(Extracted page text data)
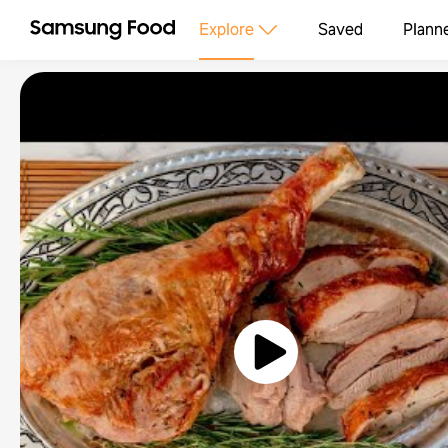
Explore
Saved
Plann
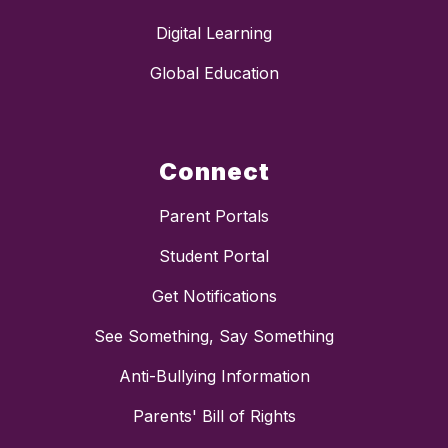
Digital Learning
Global Education
Connect
Parent Portals
Student Portal
Get Notifications
See Something, Say Something
Anti-Bullying Information
Parents' Bill of Rights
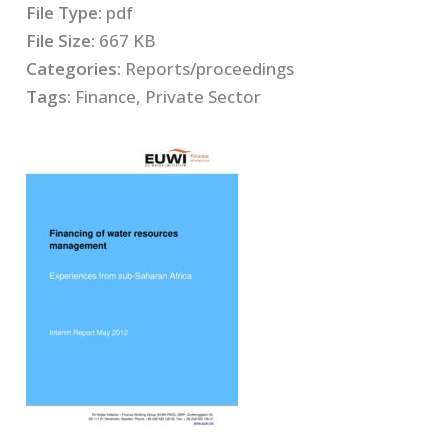
File Type:
pdf
File Size:
667 KB
Categories:
Reports/proceedings
Tags:
Finance, Private Sector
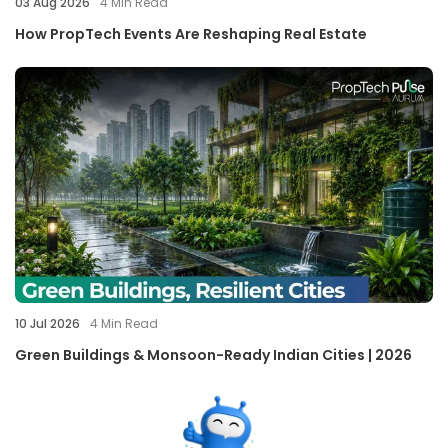
03 Aug 2026
4
Min Read
How PropTech Events Are Reshaping Real Estate
10 Jul 2026
4
Min Read
Green Buildings & Monsoon-Ready Indian Cities | 2026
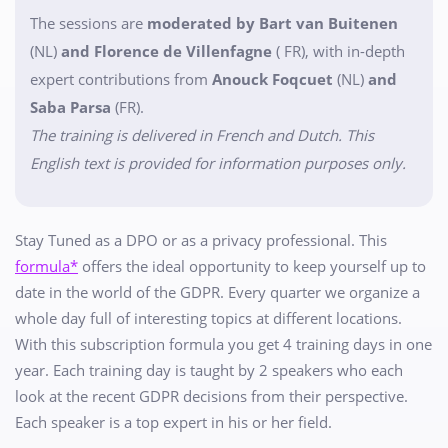
The sessions are
moderated by Bart van Buitenen
(NL)
and Florence de Villenfagne
( FR), with in-depth
expert contributions from
Anouck Foqcuet
(NL)
and
Saba Parsa
(FR).
The training is delivered in French and Dutch. This
English text is provided for information purposes only.
Stay Tuned as a DPO or as a privacy professional. This
formula*
offers the ideal opportunity to keep yourself up to
date in the world of the GDPR. Every quarter we organize a
whole day full of interesting topics at different locations.
With this subscription formula you get 4 training days in one
year. Each training day is taught by 2 speakers who each
look at the recent GDPR decisions from their perspective.
Each speaker is a top expert in his or her field.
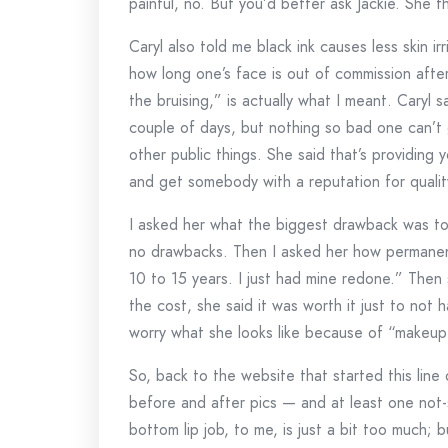
painful, no. But you’d better ask Jackie. She t
Caryl also told me black ink causes less skin ir
how long one’s face is out of commission after
the bruising,” is actually what I meant. Caryl s
couple of days, but nothing so bad one can’t 
other public things. She said that’s providing
and get somebody with a reputation for qualit
I asked her what the biggest drawback was to 
no drawbacks. Then I asked her how permanent
10 to 15 years. I just had mine redone.” Then 
the cost, she said it was worth it just to not
worry what she looks like because of “makeup 
So, back to the website that started this line
before and after pics — and at least one not-
bottom lip job, to me, is just a bit too much; b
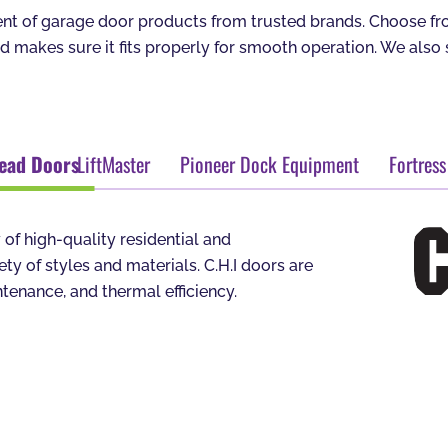
t of garage door products from trusted brands. Choose from
nd makes sure it fits properly for smooth operation. We als
head Doors
LiftMaster
Pioneer Dock Equipment
Fortress
 of high-quality residential and
y of styles and materials. C.H.I doors are
tenance, and thermal efficiency.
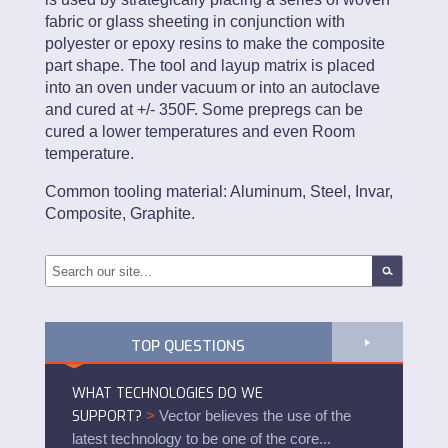
fabric or glass sheeting in conjunction with
polyester or epoxy resins to make the composite
part shape. The tool and layup matrix is placed
into an oven under vacuum or into an autoclave
and cured at +/- 350F. Some prepregs can be
cured a lower temperatures and even Room
temperature.
Common tooling material: Aluminum, Steel, Invar,
Composite, Graphite.
TOP QUESTIONS
WHAT TECHNOLOGIES DO WE
SUPPORT?
>
Vector believes the use of the
latest technology to be one of the core...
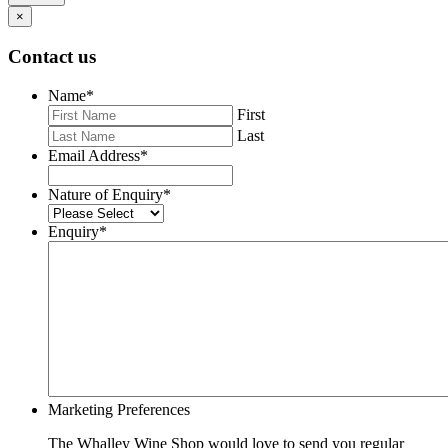
×
Contact us
Name
*
First
Last
Email Address
*
Nature of Enquiry
*
Enquiry
*
Marketing Preferences
The Whalley Wine Shop would love to send you regular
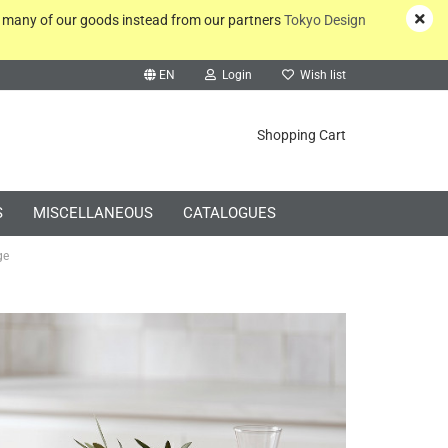
y many of our goods instead from our partners
Tokyo Design
EN
Login
Wish list
rch...
Shopping Cart
S
MISCELLANEOUS
CATALOGUES
ge
Create a new account
Forgot password?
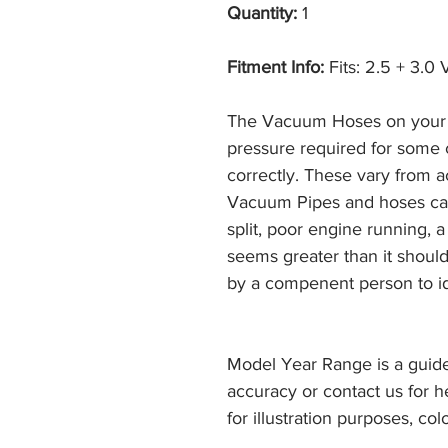
Quantity:
1
Fitment Info:
Fits: 2.5 + 3.0
The Vacuum Hoses on your 
pressure required for some
correctly. These vary from a
Vacuum Pipes and hoses can 
split, poor engine running, a
seems greater than it shoul
by a compenent person to ide
Model Year Range is a guide
accuracy or contact us for h
for illustration purposes, col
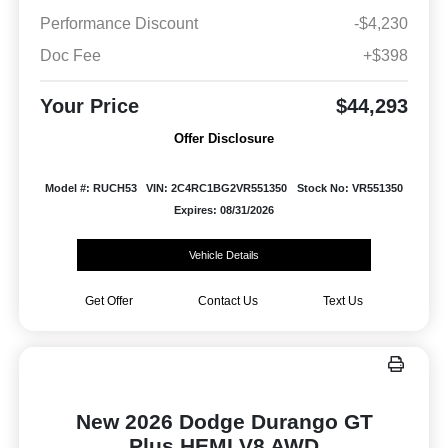
Performance Discount
-$4,230
Doc Fee
+$398
Your Price
$44,293
Offer Disclosure
Model #: RUCH53
VIN: 2C4RC1BG2VR551350
Stock No: VR551350
Expires: 08/31/2026
Vehicle Details
Get Offer
Contact Us
Text Us
New 2026 Dodge Durango GT
Plus HEMI V8 AWD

Task description: Your task is to find each line in the entries that contains the string "expert" and copy it.

Reply to the exercise:
expert contributions from
Each speaker is a top expert in his or her field.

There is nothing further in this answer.